**What to work on**
With images excluded, write out each entry below exactly as given.

Segment Start: Data for this exercise

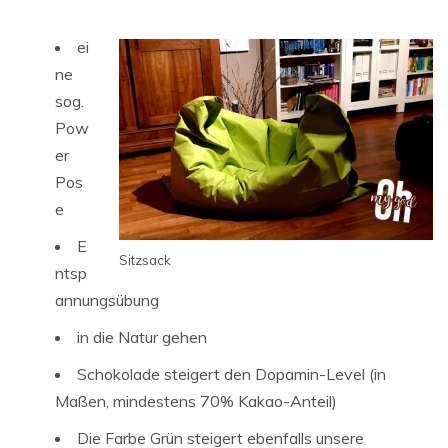
ei
ne
sog.
Pow
er
Pos
e
E
Sitzsack
ntsp
annungsübung
in die Natur gehen
Schokolade steigert den Dopamin-Level (in
Maßen, mindestens 70% Kakao-Anteil)
Die Farbe Grün steigert ebenfalls unsere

Segment End: Data for this exercise

**Your response**
ei
ne
sog.
Pow
er
Pos
e
E
Sitzsack
ntsp
annungsübung
in die Natur gehen
Schokolade steigert den Dopamin-Level (in
Maßen, mindestens 70% Kakao-Anteil)
Die Farbe Grün steigert ebenfalls unsere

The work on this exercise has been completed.